Pleiotropic intervention has prominent advantages for complex pathomechanisms, such as Alzheimer’s disease (AD). In this study, a series of novel 3-(4-pyridyl)-5-(4- sulfamido-phenyl)-1,2,4-oxadiazole derivatives were designed and synthesized following the multitarget-directed ligand-based strategy. All compounds were evaluated for glycogen synthase kinase 3β (GSK-3β) inhibition and antineuroinflammatory and neuroprotective activities. Given that abnormal glucose metabolism plays an important role in AD occurrence and development, the effects of all compounds on glucose consumption in HepG2 cells was evaluated. Compounds 5e and 10b showed good dual potency in GSK-3β inhibition (IC₅₀: 5e = 1.52 μM, 10b = 0.19 μM) and antineuroinflammatory potency (IC₅₀: 5e = 0.47 ± 0.64 μM, 10b = 6.94 ± 2.33 μM). The effect of compound 10b on glucose consumption was higher than that of positive drug metformin. These compounds exerted a certain neuroprotective effect. Compound 10b dramatically reduced Aβ-induced Tau hyperphosphorylation, thus inhibiting GSK-3β at the cellular level. Notably, compounds 5e and 10b exhibited good inhibitory effects on the formation of intracellular reactive oxygen species (ROS). Moreover, these compounds displayed proper blood–brain barrier permeability and lacked neurotoxicity up to 50 μM concentration. Finally, in vivo experiments revealed that compound 10b improved cognitive impairment in scopolamine-induced mouse models. Results indicated that compound 10b deserves further study as a multifunctional lead compound.

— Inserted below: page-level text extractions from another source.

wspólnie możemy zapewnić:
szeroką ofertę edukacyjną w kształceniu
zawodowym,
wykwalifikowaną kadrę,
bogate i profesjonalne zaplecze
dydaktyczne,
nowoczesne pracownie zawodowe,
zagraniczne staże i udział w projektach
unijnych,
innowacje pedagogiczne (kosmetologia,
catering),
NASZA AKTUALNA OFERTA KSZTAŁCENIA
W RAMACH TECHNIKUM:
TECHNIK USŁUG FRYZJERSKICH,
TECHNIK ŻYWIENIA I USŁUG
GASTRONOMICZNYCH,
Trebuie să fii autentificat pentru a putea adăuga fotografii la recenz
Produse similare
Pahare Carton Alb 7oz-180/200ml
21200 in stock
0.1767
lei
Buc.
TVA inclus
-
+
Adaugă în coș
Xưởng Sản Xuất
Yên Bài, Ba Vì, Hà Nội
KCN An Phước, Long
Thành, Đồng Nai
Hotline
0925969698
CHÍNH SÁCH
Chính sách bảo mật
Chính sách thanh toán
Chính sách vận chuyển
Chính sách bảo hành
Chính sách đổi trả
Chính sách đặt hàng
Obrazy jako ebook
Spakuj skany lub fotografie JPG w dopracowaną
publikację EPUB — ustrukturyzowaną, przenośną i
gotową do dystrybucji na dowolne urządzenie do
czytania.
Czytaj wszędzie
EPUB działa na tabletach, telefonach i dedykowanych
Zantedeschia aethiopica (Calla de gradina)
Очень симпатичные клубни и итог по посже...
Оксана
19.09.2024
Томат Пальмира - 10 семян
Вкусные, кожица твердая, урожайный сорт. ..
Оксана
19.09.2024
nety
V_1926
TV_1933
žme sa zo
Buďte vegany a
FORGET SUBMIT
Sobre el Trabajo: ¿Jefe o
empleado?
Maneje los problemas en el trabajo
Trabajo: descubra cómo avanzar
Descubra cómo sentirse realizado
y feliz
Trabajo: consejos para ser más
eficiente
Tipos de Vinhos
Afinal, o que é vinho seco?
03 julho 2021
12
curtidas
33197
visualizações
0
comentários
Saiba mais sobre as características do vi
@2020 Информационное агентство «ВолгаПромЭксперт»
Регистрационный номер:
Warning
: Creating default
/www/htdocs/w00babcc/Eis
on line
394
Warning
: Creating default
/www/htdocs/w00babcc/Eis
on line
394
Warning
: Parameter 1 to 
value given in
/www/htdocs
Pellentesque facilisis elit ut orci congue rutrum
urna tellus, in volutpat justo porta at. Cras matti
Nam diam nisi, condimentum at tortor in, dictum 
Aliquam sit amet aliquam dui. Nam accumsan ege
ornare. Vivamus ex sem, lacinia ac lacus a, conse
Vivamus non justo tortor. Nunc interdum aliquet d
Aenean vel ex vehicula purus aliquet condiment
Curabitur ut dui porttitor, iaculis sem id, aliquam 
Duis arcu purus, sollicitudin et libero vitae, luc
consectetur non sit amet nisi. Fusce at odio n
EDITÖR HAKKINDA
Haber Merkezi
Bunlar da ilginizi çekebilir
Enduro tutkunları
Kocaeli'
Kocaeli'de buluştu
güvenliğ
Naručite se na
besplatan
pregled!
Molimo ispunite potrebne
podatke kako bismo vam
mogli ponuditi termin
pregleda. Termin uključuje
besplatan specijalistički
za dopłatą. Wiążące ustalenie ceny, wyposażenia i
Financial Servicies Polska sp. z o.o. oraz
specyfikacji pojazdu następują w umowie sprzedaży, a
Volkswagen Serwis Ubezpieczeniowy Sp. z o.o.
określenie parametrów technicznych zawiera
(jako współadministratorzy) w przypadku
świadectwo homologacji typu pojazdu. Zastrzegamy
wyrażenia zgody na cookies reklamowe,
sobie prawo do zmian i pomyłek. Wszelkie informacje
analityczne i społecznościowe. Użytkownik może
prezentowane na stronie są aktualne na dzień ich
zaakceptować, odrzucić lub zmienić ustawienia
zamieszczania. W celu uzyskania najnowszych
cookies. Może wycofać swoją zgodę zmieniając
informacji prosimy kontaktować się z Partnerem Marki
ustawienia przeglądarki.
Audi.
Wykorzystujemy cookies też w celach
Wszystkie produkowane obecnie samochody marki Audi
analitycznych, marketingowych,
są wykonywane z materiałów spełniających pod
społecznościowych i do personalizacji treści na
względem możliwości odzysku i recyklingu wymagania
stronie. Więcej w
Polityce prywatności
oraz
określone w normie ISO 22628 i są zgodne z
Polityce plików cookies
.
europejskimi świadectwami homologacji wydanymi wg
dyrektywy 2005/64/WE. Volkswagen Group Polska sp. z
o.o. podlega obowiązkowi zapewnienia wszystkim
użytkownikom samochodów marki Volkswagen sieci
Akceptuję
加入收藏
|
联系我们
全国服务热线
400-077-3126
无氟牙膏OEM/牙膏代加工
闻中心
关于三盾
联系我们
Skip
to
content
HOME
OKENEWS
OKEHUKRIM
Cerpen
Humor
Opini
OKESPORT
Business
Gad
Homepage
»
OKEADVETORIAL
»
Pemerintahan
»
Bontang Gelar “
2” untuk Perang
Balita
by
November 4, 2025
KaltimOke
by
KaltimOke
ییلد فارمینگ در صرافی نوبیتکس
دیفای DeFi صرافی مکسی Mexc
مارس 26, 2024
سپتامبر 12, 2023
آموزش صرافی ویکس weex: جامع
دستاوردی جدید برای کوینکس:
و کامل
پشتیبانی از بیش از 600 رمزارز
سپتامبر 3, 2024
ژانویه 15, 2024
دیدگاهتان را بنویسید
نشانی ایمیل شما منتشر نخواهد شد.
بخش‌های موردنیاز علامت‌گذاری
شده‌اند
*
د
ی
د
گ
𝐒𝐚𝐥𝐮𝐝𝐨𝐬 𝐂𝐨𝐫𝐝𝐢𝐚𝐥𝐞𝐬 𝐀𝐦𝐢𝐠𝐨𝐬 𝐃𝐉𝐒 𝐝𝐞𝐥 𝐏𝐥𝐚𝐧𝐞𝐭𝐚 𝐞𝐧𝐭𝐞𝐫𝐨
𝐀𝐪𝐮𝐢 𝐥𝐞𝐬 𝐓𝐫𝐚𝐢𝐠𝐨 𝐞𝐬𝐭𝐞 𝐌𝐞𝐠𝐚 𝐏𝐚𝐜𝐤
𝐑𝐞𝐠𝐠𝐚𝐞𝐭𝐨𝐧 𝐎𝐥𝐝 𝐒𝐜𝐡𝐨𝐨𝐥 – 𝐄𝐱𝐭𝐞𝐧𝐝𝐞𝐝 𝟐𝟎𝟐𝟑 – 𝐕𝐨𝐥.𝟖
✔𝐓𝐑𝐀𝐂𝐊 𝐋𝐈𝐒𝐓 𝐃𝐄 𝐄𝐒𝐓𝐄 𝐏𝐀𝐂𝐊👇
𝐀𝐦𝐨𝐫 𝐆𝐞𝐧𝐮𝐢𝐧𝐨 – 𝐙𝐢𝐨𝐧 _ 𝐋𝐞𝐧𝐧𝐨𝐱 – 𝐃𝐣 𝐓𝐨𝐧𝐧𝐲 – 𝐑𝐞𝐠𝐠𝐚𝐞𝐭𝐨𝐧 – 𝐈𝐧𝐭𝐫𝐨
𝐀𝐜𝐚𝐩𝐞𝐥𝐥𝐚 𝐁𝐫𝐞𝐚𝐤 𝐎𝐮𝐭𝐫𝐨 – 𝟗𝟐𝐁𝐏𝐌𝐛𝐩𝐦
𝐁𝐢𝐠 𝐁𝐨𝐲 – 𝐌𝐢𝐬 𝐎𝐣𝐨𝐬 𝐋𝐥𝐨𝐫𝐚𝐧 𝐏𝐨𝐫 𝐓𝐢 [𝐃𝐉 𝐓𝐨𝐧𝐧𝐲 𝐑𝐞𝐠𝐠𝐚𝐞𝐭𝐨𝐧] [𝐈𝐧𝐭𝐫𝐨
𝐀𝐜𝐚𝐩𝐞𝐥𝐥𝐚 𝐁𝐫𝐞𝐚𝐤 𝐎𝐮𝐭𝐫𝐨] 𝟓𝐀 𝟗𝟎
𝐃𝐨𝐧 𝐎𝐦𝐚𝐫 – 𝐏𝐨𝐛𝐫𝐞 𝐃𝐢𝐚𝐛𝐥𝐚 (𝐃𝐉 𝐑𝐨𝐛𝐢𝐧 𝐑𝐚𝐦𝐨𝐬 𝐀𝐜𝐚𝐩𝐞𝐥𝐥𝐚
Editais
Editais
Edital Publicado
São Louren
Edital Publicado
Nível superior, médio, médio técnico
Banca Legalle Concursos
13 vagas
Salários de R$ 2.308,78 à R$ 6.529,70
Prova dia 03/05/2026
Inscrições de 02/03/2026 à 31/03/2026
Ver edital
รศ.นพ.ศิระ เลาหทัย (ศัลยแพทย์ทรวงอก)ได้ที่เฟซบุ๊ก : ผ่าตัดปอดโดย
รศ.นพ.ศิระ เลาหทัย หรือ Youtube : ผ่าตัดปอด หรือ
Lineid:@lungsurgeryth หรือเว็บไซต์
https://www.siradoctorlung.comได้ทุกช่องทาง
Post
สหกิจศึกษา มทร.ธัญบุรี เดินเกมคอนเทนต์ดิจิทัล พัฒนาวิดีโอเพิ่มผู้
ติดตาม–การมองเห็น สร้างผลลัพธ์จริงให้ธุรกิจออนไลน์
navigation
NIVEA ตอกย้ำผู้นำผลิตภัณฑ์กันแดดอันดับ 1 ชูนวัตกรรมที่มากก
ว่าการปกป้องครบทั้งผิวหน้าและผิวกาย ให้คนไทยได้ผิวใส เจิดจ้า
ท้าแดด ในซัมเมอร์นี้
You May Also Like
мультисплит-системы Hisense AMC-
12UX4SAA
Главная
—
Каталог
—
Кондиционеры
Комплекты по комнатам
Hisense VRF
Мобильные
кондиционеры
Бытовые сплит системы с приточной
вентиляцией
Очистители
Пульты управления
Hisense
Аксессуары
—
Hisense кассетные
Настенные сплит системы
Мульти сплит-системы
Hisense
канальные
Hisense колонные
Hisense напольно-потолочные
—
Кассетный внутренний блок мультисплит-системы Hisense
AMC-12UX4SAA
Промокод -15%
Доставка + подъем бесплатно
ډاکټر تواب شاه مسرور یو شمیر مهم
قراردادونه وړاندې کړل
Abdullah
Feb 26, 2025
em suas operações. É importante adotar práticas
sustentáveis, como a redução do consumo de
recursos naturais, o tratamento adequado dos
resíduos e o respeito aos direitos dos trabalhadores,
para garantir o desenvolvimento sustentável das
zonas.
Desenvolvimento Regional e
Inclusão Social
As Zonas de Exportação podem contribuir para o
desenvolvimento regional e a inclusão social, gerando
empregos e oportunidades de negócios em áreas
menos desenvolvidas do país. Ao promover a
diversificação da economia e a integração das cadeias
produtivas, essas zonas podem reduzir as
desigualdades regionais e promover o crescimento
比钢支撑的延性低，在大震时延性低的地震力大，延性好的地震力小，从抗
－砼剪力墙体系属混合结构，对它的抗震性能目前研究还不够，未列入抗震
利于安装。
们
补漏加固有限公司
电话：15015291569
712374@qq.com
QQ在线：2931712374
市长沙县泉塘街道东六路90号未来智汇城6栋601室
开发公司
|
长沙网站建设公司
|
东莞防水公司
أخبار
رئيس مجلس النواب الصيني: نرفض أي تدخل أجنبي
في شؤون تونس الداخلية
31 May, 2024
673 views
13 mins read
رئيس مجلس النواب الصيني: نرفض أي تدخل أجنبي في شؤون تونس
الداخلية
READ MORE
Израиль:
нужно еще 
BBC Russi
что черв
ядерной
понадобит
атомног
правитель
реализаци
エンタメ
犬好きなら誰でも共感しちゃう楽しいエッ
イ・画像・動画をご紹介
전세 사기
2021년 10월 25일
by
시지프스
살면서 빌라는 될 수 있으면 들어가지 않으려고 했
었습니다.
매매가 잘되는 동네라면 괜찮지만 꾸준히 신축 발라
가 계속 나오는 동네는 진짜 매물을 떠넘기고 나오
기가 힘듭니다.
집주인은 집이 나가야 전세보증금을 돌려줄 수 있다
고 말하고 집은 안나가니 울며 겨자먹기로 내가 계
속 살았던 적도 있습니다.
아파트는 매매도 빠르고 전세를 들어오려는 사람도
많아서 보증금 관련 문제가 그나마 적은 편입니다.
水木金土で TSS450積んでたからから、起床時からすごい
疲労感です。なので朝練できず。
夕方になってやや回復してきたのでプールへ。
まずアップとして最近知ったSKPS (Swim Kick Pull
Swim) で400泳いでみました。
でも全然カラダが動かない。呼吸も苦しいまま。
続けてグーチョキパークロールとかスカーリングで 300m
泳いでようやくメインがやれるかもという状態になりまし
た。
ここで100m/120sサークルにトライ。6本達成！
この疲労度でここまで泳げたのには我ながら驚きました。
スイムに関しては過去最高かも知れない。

多效性干预对于复杂的病理机制具有显着的优势，例如阿尔茨海默病（AD）。在本研究中，按照多靶点定向配体策略设计并合成了一系列新型3-(4-吡啶基)-5-(4-磺酰胺基苯基)-1,2,4-恶二唑衍生物。对所有化合物的糖原合成酶激酶 3β (GSK-3β) 抑制以及抗神经炎症和神经保护活性进行了评估。鉴于异常的葡萄糖代谢在AD的发生和发展中起着重要作用，评估了所有化合物对HepG2细胞葡萄糖消耗的影响。化合物5e和10b在GSK-3β抑制（IC ₅₀ : 5e = 1.52 μM, 10b = 0.19 μM）和抗神经炎症效力（IC ₅₀ : 5e = 0.47 ± 0.64 μM, 10b = 6.94 ± 2.33 μM）方面表现出良好的双重效力。化合物10b对葡萄糖消耗的影响高于阳性药物二甲双胍。这些化合物发挥了一定的神经保护作用。化合物10b显着降低 Aβ 诱导的 Tau 过度磷酸化，从而在细胞水平抑制 GSK-3β。值得注意的是，化合物5e和10b对细胞内活性氧（ROS）的形成表现出良好的抑制作用。此外，这些化合物表现出适当的血脑屏障渗透性，并且在浓度高达 50 μM 时没有神经毒性。最后，体内实验表明，化合物10b可以改善东莨菪碱诱导的小鼠模型的认知障碍。 结果表明，化合物10b作为多功能先导化合物值得进一步研究。